## ACTION ITEM
Repeat only the lines below from the one containing "DAVID FARRIER: It was an emergency evacuation" through the one containing "So there was", inclusive, exactly as written.

## RECORD SET
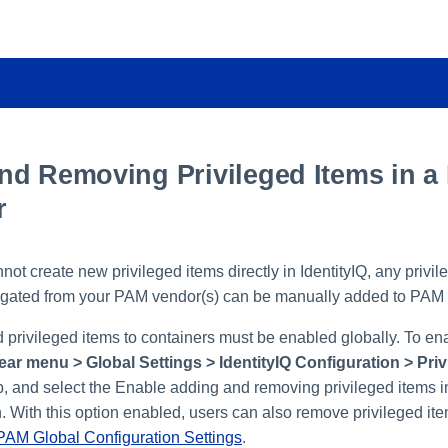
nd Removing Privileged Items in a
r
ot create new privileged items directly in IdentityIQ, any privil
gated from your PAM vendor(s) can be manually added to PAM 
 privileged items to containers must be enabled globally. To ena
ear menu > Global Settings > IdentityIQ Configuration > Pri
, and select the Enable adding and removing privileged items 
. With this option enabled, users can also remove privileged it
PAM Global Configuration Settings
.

--

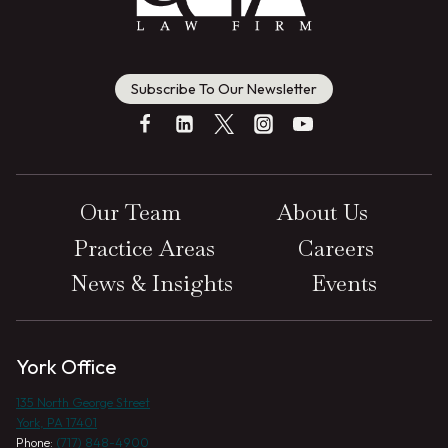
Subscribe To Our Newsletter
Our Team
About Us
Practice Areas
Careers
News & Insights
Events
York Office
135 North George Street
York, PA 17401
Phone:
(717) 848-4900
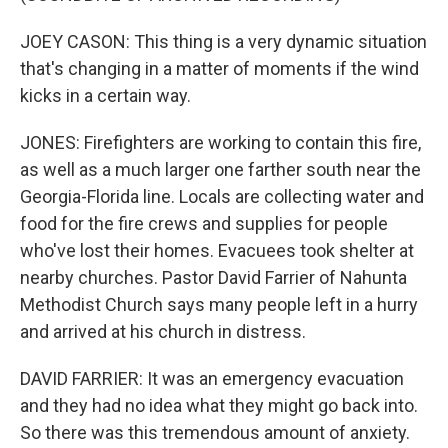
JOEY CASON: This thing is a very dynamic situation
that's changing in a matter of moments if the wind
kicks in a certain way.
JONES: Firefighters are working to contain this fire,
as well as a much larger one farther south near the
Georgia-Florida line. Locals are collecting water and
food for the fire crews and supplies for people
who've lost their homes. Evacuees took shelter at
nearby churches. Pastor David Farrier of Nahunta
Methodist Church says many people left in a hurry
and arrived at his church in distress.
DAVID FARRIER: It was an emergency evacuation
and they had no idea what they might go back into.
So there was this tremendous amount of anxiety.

## RESULT OF THE TASK
DAVID FARRIER: It was an emergency evacuation
and they had no idea what they might go back into.
So there was this tremendous amount of anxiety.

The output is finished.